▶ **Your task**
Work through the entries below and show every line in which "January" is found.

▶ **Data provided**
━━━━━━━━━━━━━━━━━━━━━━━━━━━━━━
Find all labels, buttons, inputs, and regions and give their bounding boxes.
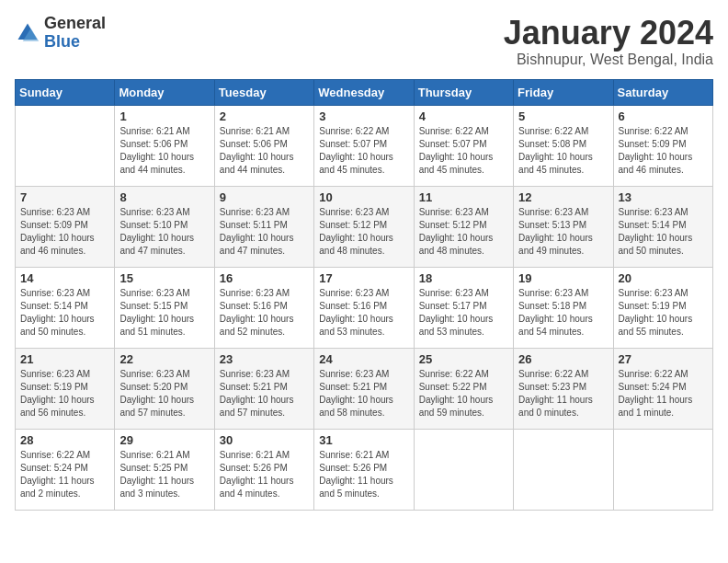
day-info: Sunrise: 6:23 AM Sunset: 5:10 PM Dayligh… xyxy=(119,206,209,258)
calendar-cell: 16Sunrise: 6:23 AM Sunset: 5:16 PM Dayli… xyxy=(214,267,313,348)
day-number: 29 xyxy=(119,433,209,447)
day-info: Sunrise: 6:23 AM Sunset: 5:20 PM Dayligh… xyxy=(119,368,209,419)
calendar-cell: 20Sunrise: 6:23 AM Sunset: 5:19 PM Dayli… xyxy=(613,267,712,348)
logo-general: General xyxy=(44,15,106,33)
day-number: 13 xyxy=(619,190,708,204)
day-header-wednesday: Wednesday xyxy=(314,79,414,105)
calendar-cell: 27Sunrise: 6:22 AM Sunset: 5:24 PM Dayli… xyxy=(613,348,712,429)
day-header-monday: Monday xyxy=(115,79,214,105)
day-number: 2 xyxy=(220,109,309,123)
calendar-cell: 28Sunrise: 6:22 AM Sunset: 5:24 PM Dayli… xyxy=(16,429,115,510)
day-info: Sunrise: 6:22 AM Sunset: 5:07 PM Dayligh… xyxy=(419,125,508,177)
day-info: Sunrise: 6:23 AM Sunset: 5:16 PM Dayligh… xyxy=(220,287,309,339)
day-info: Sunrise: 6:22 AM Sunset: 5:09 PM Dayligh… xyxy=(619,125,708,177)
day-header-tuesday: Tuesday xyxy=(214,79,313,105)
calendar-cell: 14Sunrise: 6:23 AM Sunset: 5:14 PM Dayli… xyxy=(16,267,115,348)
header: General Blue January 2024 Bishnupur, Wes… xyxy=(15,15,713,68)
day-number: 12 xyxy=(518,190,608,204)
day-number: 6 xyxy=(619,109,708,123)
day-header-sunday: Sunday xyxy=(16,79,115,105)
calendar-cell: 1Sunrise: 6:21 AM Sunset: 5:06 PM Daylig… xyxy=(115,105,214,186)
day-info: Sunrise: 6:23 AM Sunset: 5:16 PM Dayligh… xyxy=(319,287,408,339)
day-info: Sunrise: 6:23 AM Sunset: 5:21 PM Dayligh… xyxy=(220,368,309,419)
day-number: 17 xyxy=(319,271,408,285)
day-number: 7 xyxy=(20,190,109,204)
calendar-header-row: SundayMondayTuesdayWednesdayThursdayFrid… xyxy=(16,79,713,105)
calendar-week-row: 28Sunrise: 6:22 AM Sunset: 5:24 PM Dayli… xyxy=(16,429,713,510)
calendar-cell: 24Sunrise: 6:23 AM Sunset: 5:21 PM Dayli… xyxy=(314,348,414,429)
day-number: 9 xyxy=(220,190,309,204)
day-number: 3 xyxy=(319,109,408,123)
day-info: Sunrise: 6:23 AM Sunset: 5:13 PM Dayligh… xyxy=(518,206,608,258)
logo-blue: Blue xyxy=(44,33,106,52)
logo-icon xyxy=(15,20,40,46)
day-number: 28 xyxy=(20,433,109,447)
location: Bishnupur, West Bengal, India xyxy=(504,52,713,68)
month-title: January 2024 xyxy=(504,15,713,52)
day-number: 24 xyxy=(319,352,408,366)
day-info: Sunrise: 6:23 AM Sunset: 5:21 PM Dayligh… xyxy=(319,368,408,419)
calendar-cell: 26Sunrise: 6:22 AM Sunset: 5:23 PM Dayli… xyxy=(514,348,613,429)
day-number: 19 xyxy=(518,271,608,285)
logo: General Blue xyxy=(15,15,106,52)
day-number: 22 xyxy=(119,352,209,366)
day-number: 10 xyxy=(319,190,408,204)
day-number: 8 xyxy=(119,190,209,204)
calendar-cell: 3Sunrise: 6:22 AM Sunset: 5:07 PM Daylig… xyxy=(314,105,414,186)
calendar-cell: 30Sunrise: 6:21 AM Sunset: 5:26 PM Dayli… xyxy=(214,429,313,510)
day-info: Sunrise: 6:23 AM Sunset: 5:19 PM Dayligh… xyxy=(20,368,109,419)
day-number: 23 xyxy=(220,352,309,366)
day-info: Sunrise: 6:21 AM Sunset: 5:25 PM Dayligh… xyxy=(119,449,209,500)
day-number: 15 xyxy=(119,271,209,285)
calendar-week-row: 21Sunrise: 6:23 AM Sunset: 5:19 PM Dayli… xyxy=(16,348,713,429)
day-number: 18 xyxy=(419,271,508,285)
day-info: Sunrise: 6:21 AM Sunset: 5:06 PM Dayligh… xyxy=(220,125,309,177)
calendar-cell: 4Sunrise: 6:22 AM Sunset: 5:07 PM Daylig… xyxy=(414,105,513,186)
calendar-cell: 6Sunrise: 6:22 AM Sunset: 5:09 PM Daylig… xyxy=(613,105,712,186)
day-info: Sunrise: 6:23 AM Sunset: 5:12 PM Dayligh… xyxy=(319,206,408,258)
day-info: Sunrise: 6:23 AM Sunset: 5:18 PM Dayligh… xyxy=(518,287,608,339)
calendar-body: 1Sunrise: 6:21 AM Sunset: 5:06 PM Daylig… xyxy=(16,105,713,510)
day-info: Sunrise: 6:23 AM Sunset: 5:11 PM Dayligh… xyxy=(220,206,309,258)
calendar-cell xyxy=(514,429,613,510)
calendar-cell: 5Sunrise: 6:22 AM Sunset: 5:08 PM Daylig… xyxy=(514,105,613,186)
title-area: January 2024 Bishnupur, West Bengal, Ind… xyxy=(504,15,713,68)
calendar-cell: 2Sunrise: 6:21 AM Sunset: 5:06 PM Daylig… xyxy=(214,105,313,186)
day-info: Sunrise: 6:23 AM Sunset: 5:09 PM Dayligh… xyxy=(20,206,109,258)
day-info: Sunrise: 6:23 AM Sunset: 5:19 PM Dayligh… xyxy=(619,287,708,339)
day-info: Sunrise: 6:22 AM Sunset: 5:23 PM Dayligh… xyxy=(518,368,608,419)
calendar-cell xyxy=(613,429,712,510)
calendar-cell: 8Sunrise: 6:23 AM Sunset: 5:10 PM Daylig… xyxy=(115,186,214,267)
calendar-week-row: 14Sunrise: 6:23 AM Sunset: 5:14 PM Dayli… xyxy=(16,267,713,348)
calendar-cell xyxy=(16,105,115,186)
day-info: Sunrise: 6:22 AM Sunset: 5:08 PM Dayligh… xyxy=(518,125,608,177)
day-info: Sunrise: 6:22 AM Sunset: 5:22 PM Dayligh… xyxy=(419,368,508,419)
calendar-cell: 19Sunrise: 6:23 AM Sunset: 5:18 PM Dayli… xyxy=(514,267,613,348)
day-number: 1 xyxy=(119,109,209,123)
day-number: 20 xyxy=(619,271,708,285)
calendar-cell: 22Sunrise: 6:23 AM Sunset: 5:20 PM Dayli… xyxy=(115,348,214,429)
day-number: 4 xyxy=(419,109,508,123)
day-info: Sunrise: 6:23 AM Sunset: 5:12 PM Dayligh… xyxy=(419,206,508,258)
calendar-cell: 9Sunrise: 6:23 AM Sunset: 5:11 PM Daylig… xyxy=(214,186,313,267)
day-header-friday: Friday xyxy=(514,79,613,105)
day-info: Sunrise: 6:22 AM Sunset: 5:07 PM Dayligh… xyxy=(319,125,408,177)
calendar-cell: 12Sunrise: 6:23 AM Sunset: 5:13 PM Dayli… xyxy=(514,186,613,267)
calendar-cell: 29Sunrise: 6:21 AM Sunset: 5:25 PM Dayli… xyxy=(115,429,214,510)
calendar-cell xyxy=(414,429,513,510)
calendar-week-row: 1Sunrise: 6:21 AM Sunset: 5:06 PM Daylig… xyxy=(16,105,713,186)
calendar-cell: 15Sunrise: 6:23 AM Sunset: 5:15 PM Dayli… xyxy=(115,267,214,348)
day-number: 26 xyxy=(518,352,608,366)
day-number: 16 xyxy=(220,271,309,285)
day-number: 31 xyxy=(319,433,408,447)
day-number: 14 xyxy=(20,271,109,285)
day-number: 5 xyxy=(518,109,608,123)
day-info: Sunrise: 6:22 AM Sunset: 5:24 PM Dayligh… xyxy=(619,368,708,419)
day-info: Sunrise: 6:23 AM Sunset: 5:14 PM Dayligh… xyxy=(20,287,109,339)
calendar-cell: 31Sunrise: 6:21 AM Sunset: 5:26 PM Dayli… xyxy=(314,429,414,510)
calendar-cell: 13Sunrise: 6:23 AM Sunset: 5:14 PM Dayli… xyxy=(613,186,712,267)
calendar-cell: 23Sunrise: 6:23 AM Sunset: 5:21 PM Dayli… xyxy=(214,348,313,429)
day-number: 30 xyxy=(220,433,309,447)
day-info: Sunrise: 6:23 AM Sunset: 5:17 PM Dayligh… xyxy=(419,287,508,339)
day-info: Sunrise: 6:21 AM Sunset: 5:06 PM Dayligh… xyxy=(119,125,209,177)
━━━━━━━━━━━━━━━━━━━━━━━━━━━━━━
▶ **Result**
header: General Blue January 2024 Bishnupur, Wes… xyxy=(15,15,713,68)
month-title: January 2024 xyxy=(504,15,713,52)
title-area: January 2024 Bishnupur, West Bengal, Ind… xyxy=(504,15,713,68)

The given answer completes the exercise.